Task prompt
Please repeat every record exactly, leaving out any pictures.

▶

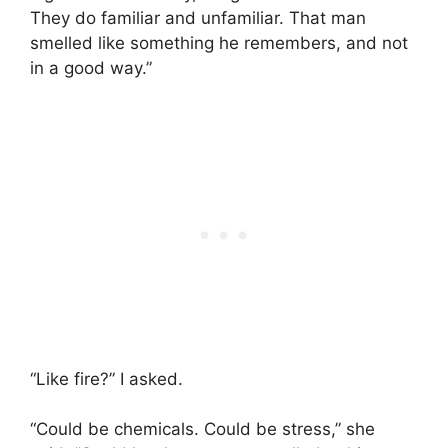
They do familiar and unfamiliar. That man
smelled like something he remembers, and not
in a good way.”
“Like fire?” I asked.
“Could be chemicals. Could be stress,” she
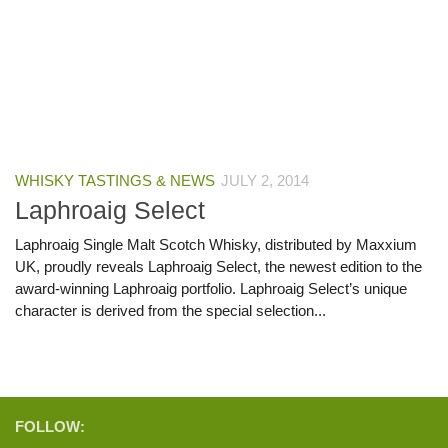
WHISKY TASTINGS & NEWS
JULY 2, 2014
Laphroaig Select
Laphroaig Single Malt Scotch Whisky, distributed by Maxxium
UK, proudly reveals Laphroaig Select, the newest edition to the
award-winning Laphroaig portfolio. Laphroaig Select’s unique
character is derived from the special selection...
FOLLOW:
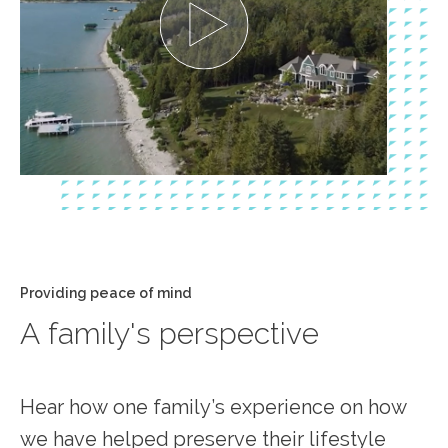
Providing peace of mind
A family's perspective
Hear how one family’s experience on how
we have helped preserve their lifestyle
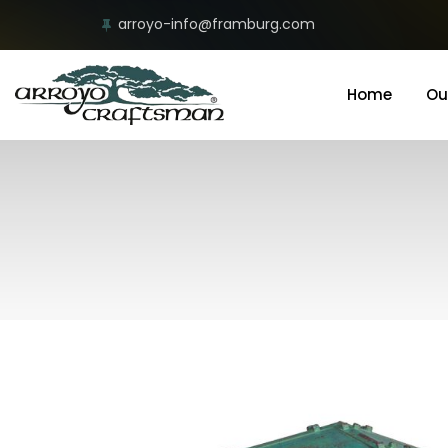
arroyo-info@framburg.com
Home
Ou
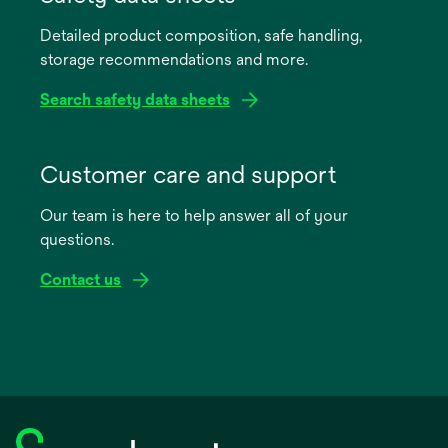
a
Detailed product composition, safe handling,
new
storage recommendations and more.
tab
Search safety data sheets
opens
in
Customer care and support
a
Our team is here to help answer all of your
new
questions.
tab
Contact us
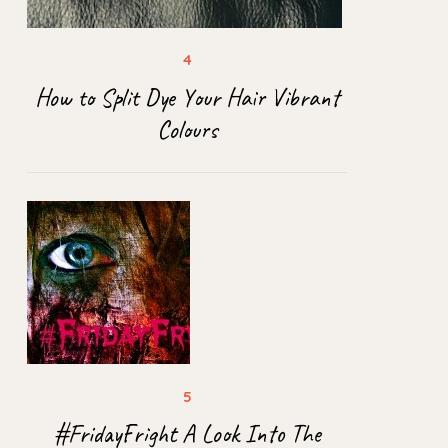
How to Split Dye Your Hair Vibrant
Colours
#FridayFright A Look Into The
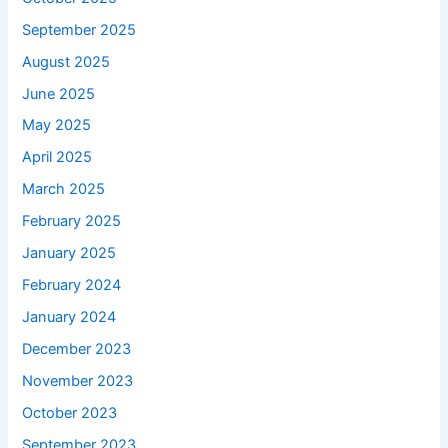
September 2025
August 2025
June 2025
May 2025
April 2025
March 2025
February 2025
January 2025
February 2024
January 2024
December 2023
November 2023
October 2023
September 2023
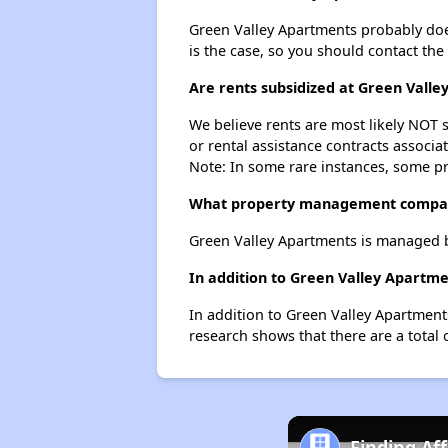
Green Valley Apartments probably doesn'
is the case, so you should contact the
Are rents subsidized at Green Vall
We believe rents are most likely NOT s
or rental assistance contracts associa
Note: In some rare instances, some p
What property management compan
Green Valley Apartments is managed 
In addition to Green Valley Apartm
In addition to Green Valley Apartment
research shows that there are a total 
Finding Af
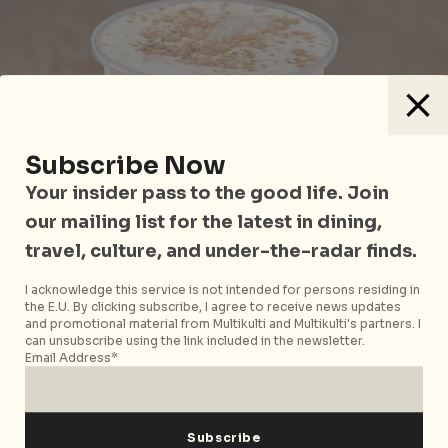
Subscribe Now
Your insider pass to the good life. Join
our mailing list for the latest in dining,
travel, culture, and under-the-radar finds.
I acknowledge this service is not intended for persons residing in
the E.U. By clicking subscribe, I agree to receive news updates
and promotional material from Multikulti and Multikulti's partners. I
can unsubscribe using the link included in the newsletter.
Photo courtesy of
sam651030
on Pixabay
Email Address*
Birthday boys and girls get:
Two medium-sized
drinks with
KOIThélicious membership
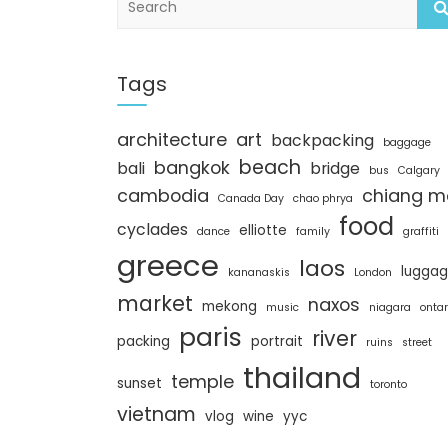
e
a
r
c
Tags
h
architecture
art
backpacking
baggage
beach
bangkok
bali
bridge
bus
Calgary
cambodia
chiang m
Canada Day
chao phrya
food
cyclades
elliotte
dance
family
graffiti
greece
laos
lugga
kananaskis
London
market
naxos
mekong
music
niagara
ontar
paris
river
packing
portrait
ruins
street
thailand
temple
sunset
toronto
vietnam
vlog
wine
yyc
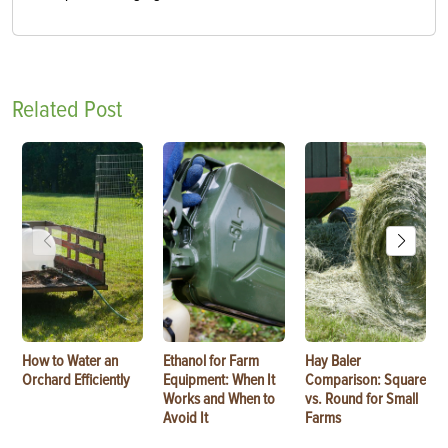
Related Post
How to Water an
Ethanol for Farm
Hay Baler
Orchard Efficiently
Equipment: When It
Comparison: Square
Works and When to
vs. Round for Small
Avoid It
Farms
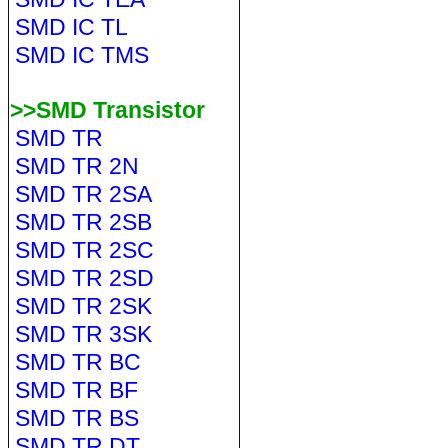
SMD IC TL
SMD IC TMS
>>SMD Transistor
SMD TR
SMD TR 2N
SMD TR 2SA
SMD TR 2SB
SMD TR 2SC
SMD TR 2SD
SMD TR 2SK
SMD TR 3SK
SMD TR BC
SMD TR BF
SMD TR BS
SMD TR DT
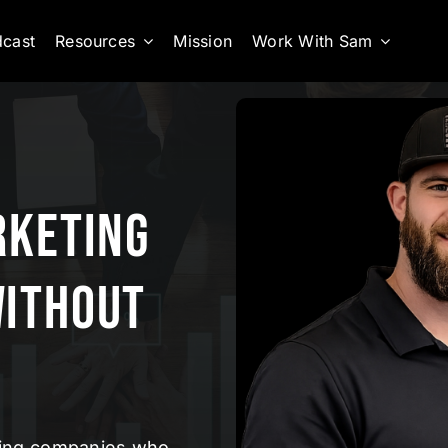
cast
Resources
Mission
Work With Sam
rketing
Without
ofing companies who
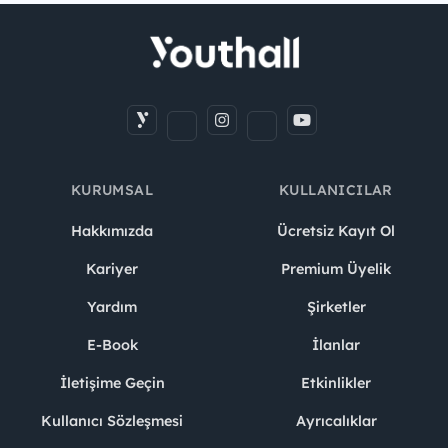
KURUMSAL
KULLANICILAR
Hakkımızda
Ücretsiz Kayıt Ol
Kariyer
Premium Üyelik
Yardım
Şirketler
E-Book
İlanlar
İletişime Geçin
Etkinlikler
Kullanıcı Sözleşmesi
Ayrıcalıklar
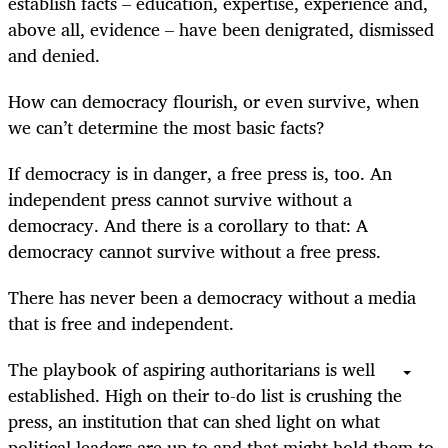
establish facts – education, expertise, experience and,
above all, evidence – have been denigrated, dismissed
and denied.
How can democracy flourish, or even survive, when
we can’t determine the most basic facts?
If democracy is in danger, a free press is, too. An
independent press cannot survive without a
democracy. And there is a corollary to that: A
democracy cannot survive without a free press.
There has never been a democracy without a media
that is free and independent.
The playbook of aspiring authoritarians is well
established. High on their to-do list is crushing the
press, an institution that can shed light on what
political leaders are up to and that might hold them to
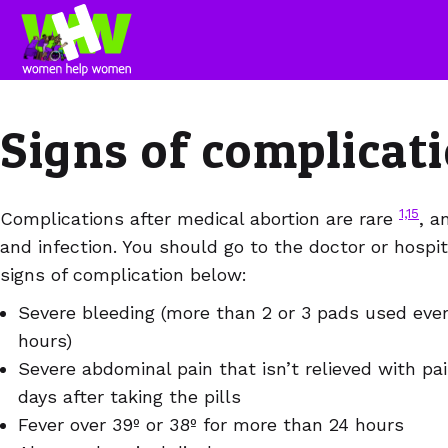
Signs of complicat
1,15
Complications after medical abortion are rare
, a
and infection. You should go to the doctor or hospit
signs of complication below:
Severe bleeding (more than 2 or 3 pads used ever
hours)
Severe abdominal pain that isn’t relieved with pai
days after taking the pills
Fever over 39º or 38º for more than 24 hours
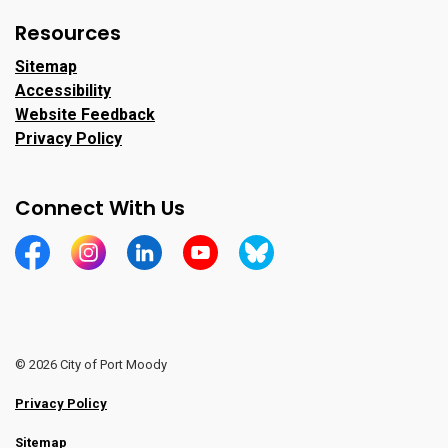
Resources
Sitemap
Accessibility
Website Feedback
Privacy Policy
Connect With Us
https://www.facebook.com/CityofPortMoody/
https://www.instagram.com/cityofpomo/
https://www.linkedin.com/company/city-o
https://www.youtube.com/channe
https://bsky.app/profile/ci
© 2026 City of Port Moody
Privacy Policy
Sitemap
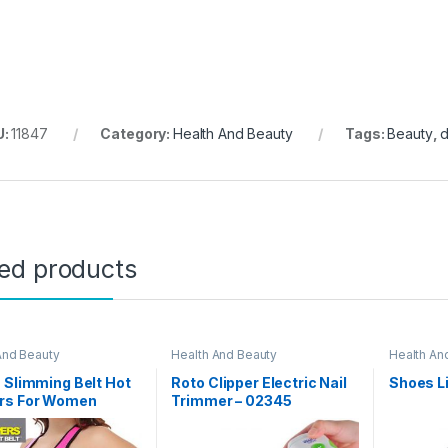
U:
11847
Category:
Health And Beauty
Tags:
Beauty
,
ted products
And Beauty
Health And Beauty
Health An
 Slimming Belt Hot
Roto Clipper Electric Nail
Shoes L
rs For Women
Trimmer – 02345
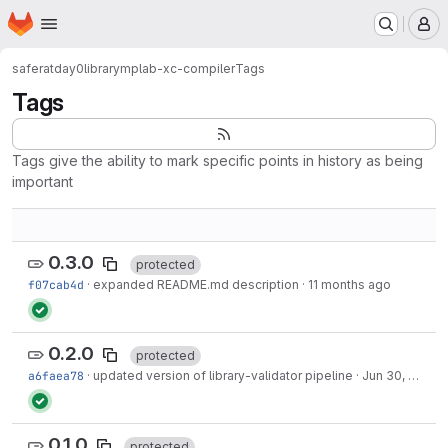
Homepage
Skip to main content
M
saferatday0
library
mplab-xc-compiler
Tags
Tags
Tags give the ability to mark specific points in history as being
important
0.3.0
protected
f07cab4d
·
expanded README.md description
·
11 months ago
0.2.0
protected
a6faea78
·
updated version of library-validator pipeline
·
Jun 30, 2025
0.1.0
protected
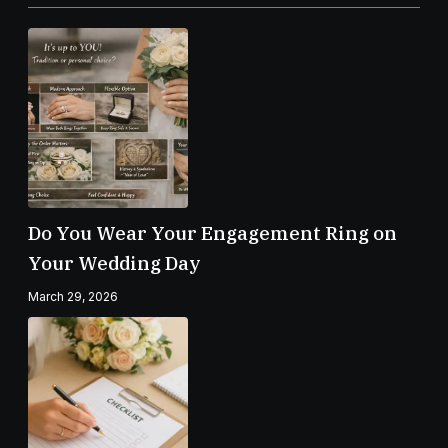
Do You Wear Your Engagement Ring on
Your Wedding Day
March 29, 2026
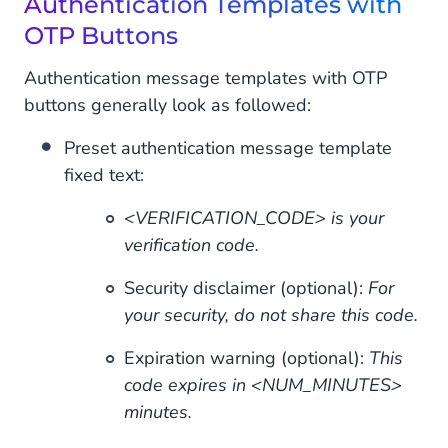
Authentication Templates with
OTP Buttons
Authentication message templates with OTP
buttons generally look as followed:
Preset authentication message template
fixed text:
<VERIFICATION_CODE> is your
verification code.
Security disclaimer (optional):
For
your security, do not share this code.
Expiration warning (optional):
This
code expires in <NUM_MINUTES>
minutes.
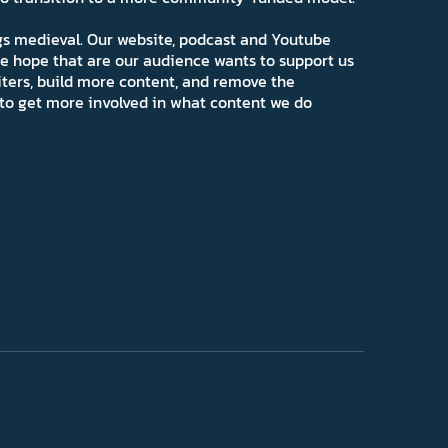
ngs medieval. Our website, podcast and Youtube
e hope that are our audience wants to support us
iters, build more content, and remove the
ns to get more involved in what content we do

◀

Result for this task
They do familiar and unfamiliar. That man
smelled like something he remembers, and not
in a good way.”
“Like fire?” I asked.
“Could be chemicals. Could be stress,” she
WHISKY TASTINGS & NEWS
JULY 2, 2014
Laphroaig Select
Laphroaig Single Malt Scotch Whisky, distributed by Maxxium
UK, proudly reveals Laphroaig Select, the newest edition to the
award-winning Laphroaig portfolio. Laphroaig Select’s unique
character is derived from the special selection...
FOLLOW:
Providing peace of mind
A family's perspective
Hear how one family’s experience on how
we have helped preserve their lifestyle
arroyo-info@framburg.com
Home
Ou
a
Detailed product composition, safe handling,
new
storage recommendations and more.
tab
Search safety data sheets
opens
in
Customer care and support
a
Our team is here to help answer all of your
new
questions.
tab
Contact us
How to Split Dye Your Hair Vibrant
Colours
#FridayFright A Look Into The
September 2025
August 2025
June 2025
May 2025
April 2025
March 2025
February 2025
January 2025
February 2024
January 2024
December 2023
November 2023
October 2023
September 2023
Green Valley Apartments probably doesn'
is the case, so you should contact the
Are rents subsidized at Green Vall
We believe rents are most likely NOT s
or rental assistance contracts associa
Note: In some rare instances, some p
What property management compan
Green Valley Apartments is managed 
In addition to Green Valley Apartm
In addition to Green Valley Apartment
research shows that there are a total 
Finding Af
Subscribe Now
Your insider pass to the good life. Join
our mailing list for the latest in dining,
travel, culture, and under-the-radar finds.
I acknowledge this service is not intended for persons residing in
the E.U. By clicking subscribe, I agree to receive news updates
and promotional material from Multikulti and Multikulti's partners. I
can unsubscribe using the link included in the newsletter.
Photo courtesy of
sam651030
on Pixabay
Email Address*
Birthday boys and girls get:
Two medium-sized
drinks with
KOIThélicious membership
e
a
r
c
Tags
h
architecture
art
backpacking
baggage
beach
bangkok
bali
bridge
bus
Calgary
cambodia
chiang m
Canada Day
chao phrya
food
cyclades
elliotte
dance
family
graffiti
greece
laos
lugga
kananaskis
London
market
naxos
mekong
music
niagara
ontar
paris
river
packing
portrait
ruins
street
thailand
temple
sunset
toronto
vietnam
vlog
wine
yyc
Related Post
How to Water an
Ethanol for Farm
Hay Baler
Orchard Efficiently
Equipment: When It
Comparison: Square
Works and When to
vs. Round for Small
Avoid It
Farms
SMD IC TL
SMD IC TMS
>>SMD Transistor
SMD TR
SMD TR 2N
SMD TR 2SA
SMD TR 2SB
SMD TR 2SC
SMD TR 2SD
SMD TR 2SK
SMD TR 3SK
SMD TR BC
SMD TR BF
SMD TR BS
SMD TR DT
cast
Resources
Mission
Work With Sam
rketing
Without
ofing companies who
KURUMSAL
KULLANICILAR
Hakkımızda
Ücretsiz Kayıt Ol
Kariyer
Premium Üyelik
Yardım
Şirketler
E-Book
İlanlar
İletişime Geçin
Etkinlikler
Kullanıcı Sözleşmesi
Ayrıcalıklar
establish facts – education, expertise, experience and,
above all, evidence – have been denigrated, dismissed
and denied.
How can democracy flourish, or even survive, when
we can’t determine the most basic facts?
If democracy is in danger, a free press is, too. An
independent press cannot survive without a
democracy. And there is a corollary to that: A
democracy cannot survive without a free press.
There has never been a democracy without a media
that is free and independent.
The playbook of aspiring authoritarians is well
established. High on their to-do list is crushing the
press, an institution that can shed light on what
political leaders are up to and that might hold them to
Signs of complicat
1,15
Complications after medical abortion are rare
, a
and infection. You should go to the doctor or hospit
signs of complication below:
Severe bleeding (more than 2 or 3 pads used ever
hours)
Severe abdominal pain that isn’t relieved with pai
days after taking the pills
Fever over 39º or 38º for more than 24 hours
Resources
Sitemap
Accessibility
Website Feedback
Privacy Policy
Connect With Us
https://www.facebook.com/CityofPortMoody/
https://www.instagram.com/cityofpomo/
https://www.linkedin.com/company/city-o
https://www.youtube.com/channe
https://bsky.app/profile/ci
© 2026 City of Port Moody
Privacy Policy
Sitemap
U:
11847
Category:
Health And Beauty
Tags:
Beauty
,
ted products
And Beauty
Health And Beauty
Health An
 Slimming Belt Hot
Roto Clipper Electric Nail
Shoes L
rs For Women
Trimmer – 02345
Homepage
Skip to main content
M
saferatday0
library
mplab-xc-compiler
Tags
Tags
Tags give the ability to mark specific points in history as being
important
0.3.0
protected
f07cab4d
·
expanded README.md description
·
11 months ago
0.2.0
protected
a6faea78
·
updated version of library-validator pipeline
·
Jun 30, 2025
0.1.0
protected
Do You Wear Your Engagement Ring on
Your Wedding Day
March 29, 2026
Authentication Templates with
OTP Buttons
Authentication message templates with OTP
buttons generally look as followed:
Preset authentication message template
fixed text:
<VERIFICATION_CODE> is your
verification code.
Security disclaimer (optional):
For
your security, do not share this code.
Expiration warning (optional):
This
code expires in <NUM_MINUTES>
minutes.
ngs medieval. Our website, podcast and Youtube
e hope that are our audience wants to support us
iters, build more content, and remove the
ns to get more involved in what content we do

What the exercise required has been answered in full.